WHAT YOU NEED TO DO =
Although pictures appear in the records, the copy must leave them out and match everything else exactly.

RECORD SET =
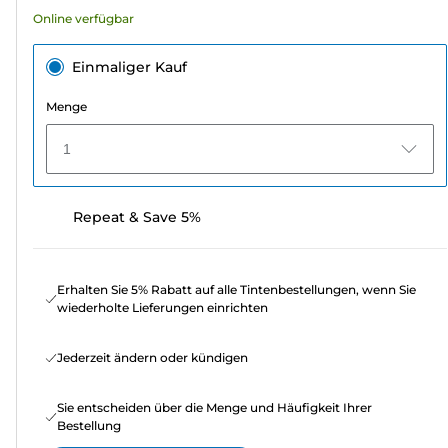
Online verfügbar
Einmaliger Kauf
Menge
1
Repeat & Save 5%
Erhalten Sie 5% Rabatt auf alle Tintenbestellungen, wenn Sie
wiederholte Lieferungen einrichten
Jederzeit ändern oder kündigen
Sie entscheiden über die Menge und Häufigkeit Ihrer
Bestellung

WORKED SOLUTION =
Online verfügbar
Einmaliger Kauf
Menge
1
Repeat & Save 5%
Erhalten Sie 5% Rabatt auf alle Tintenbestellungen, wenn Sie
wiederholte Lieferungen einrichten
Jederzeit ändern oder kündigen
Sie entscheiden über die Menge und Häufigkeit Ihrer
Bestellung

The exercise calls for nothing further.